Morries Hall, the passenger who sat in a car with Floyd before his arrest, believes that testifying can possibly result in him being charged with third-degree murder.


A key witness in Derek Chauvin’s murder trial has concerns that any possible statements made in his testimony will be used against him and may result in a third-degree murder charge.

On Tuesday morning (April 6), Adrienne Cousins, the lawyer of Floyd’s friend Morries Hall — one of the passengers in the car with him on the day he died — filed a motion to quash subpoenas requiring her client to take the stand after learning he had no immunity from possible prosecution based on his testimony.
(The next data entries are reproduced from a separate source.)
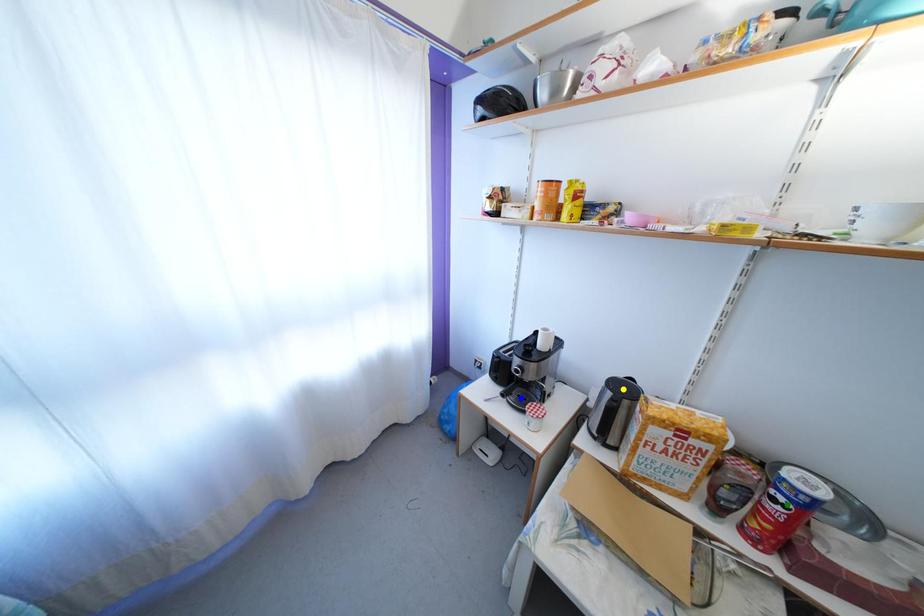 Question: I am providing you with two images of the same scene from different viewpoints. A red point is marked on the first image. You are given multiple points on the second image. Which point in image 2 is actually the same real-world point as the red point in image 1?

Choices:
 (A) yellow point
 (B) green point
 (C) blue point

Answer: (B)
“Your honor, I cannot envision any topic that Mr. Hall would be called to testify on that would be both relevant to the case that would not incriminate him,” Cousins told Judge Peter Cahill.

“Mr. Hall’s testimony in these matters would specifically put him in the position of being in very close proximity to Mr. Floyd in a vehicle where drugs were found during a search by police following Floyd’s death.”
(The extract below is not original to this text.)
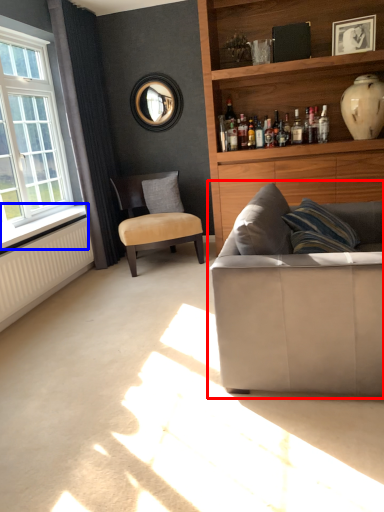 Question: Which of the following is the closest to the observer, studio couch (highlighted by a red box) or window sill (highlighted by a blue box)?

Choices:
 (A) studio couch
 (B) window sill

Answer: (A)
Hall was named when Floyd’s girlfriend, Courtney Ross, testified and claimed he was a drug dealer who previously sold narcotics to her late boyfriend. The prosecution and more specifically, the defense team are hoping to question him about his and Floyd’s actions as they sat in a car prior to the cops’ arrival at the Cup Foods convenience store.

Eric Nelson, in particular, is banking on Hall’s testimony to prove his main point that his client, Chauvin, passed away from an undetected heart disease and an ingestion of a fentanyl and methamphetamine mixture. “This will include evidence that while they were in the car, Mr. Floyd consumed what were thought to be two Percoset [painkiller] pills,” he said during his opening statement.

Chauvin’s attorney also wants to ask Hall whether he’s ever given Floyd drugs, why he and Floyd lied to police about their names and the reasons for his immediate departure from Minnesota after Floyd’s death.

Cahill ordered Nelson to submit all of his desired questions. In the next hearing, he will announce whether its possible for Hall to answer without incriminating himself and whether he should even take the stand at all.